### [Problem requirements]
Your task is to copy every line of the records below that contains "Gifts".

--- Excerpted records Enclosed Below ---

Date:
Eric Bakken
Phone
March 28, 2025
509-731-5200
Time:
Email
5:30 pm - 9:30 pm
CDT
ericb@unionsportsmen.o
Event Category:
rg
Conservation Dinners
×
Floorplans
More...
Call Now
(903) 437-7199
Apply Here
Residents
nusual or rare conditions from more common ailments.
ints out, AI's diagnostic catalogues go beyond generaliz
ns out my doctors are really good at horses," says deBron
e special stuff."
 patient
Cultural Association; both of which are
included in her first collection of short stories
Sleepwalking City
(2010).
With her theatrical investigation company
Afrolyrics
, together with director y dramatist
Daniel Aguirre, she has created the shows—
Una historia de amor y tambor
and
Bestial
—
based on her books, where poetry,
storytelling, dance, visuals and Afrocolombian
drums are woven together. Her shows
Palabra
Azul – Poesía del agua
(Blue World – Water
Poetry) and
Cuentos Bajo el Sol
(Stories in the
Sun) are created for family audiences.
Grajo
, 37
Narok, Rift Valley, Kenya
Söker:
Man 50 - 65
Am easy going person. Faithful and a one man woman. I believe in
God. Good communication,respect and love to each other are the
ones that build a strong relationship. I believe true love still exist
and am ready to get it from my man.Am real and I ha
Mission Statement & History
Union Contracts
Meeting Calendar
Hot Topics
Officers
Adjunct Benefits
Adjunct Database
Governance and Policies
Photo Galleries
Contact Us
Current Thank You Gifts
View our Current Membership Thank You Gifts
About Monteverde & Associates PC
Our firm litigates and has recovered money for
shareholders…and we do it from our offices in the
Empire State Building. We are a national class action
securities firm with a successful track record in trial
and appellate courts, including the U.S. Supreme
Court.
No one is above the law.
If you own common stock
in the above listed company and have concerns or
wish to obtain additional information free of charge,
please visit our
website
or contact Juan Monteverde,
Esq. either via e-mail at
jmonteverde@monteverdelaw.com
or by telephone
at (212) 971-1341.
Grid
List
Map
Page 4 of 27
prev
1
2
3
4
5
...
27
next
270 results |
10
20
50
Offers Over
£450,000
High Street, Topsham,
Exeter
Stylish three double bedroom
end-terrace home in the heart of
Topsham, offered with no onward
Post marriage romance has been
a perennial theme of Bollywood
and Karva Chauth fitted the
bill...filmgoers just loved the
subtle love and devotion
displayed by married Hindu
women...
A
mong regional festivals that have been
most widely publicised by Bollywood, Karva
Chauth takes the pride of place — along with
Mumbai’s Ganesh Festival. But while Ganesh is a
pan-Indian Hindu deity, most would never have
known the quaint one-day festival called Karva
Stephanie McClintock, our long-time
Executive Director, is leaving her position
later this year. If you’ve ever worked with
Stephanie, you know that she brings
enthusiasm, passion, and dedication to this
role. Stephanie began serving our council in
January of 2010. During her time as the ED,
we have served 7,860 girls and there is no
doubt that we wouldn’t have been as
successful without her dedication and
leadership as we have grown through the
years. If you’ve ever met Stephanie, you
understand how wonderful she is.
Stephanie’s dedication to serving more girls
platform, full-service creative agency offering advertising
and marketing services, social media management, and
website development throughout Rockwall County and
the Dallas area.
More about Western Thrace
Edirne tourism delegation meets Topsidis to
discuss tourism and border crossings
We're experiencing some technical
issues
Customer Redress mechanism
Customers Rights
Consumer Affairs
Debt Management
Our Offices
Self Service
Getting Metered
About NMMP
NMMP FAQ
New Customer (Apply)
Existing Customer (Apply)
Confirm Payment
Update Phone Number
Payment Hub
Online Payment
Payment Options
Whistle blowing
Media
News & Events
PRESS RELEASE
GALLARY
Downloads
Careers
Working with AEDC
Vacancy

--- End of Enclosed Excerpted records ---

### [Solution to the problem]
Current Thank You Gifts
View our Current Membership Thank You Gifts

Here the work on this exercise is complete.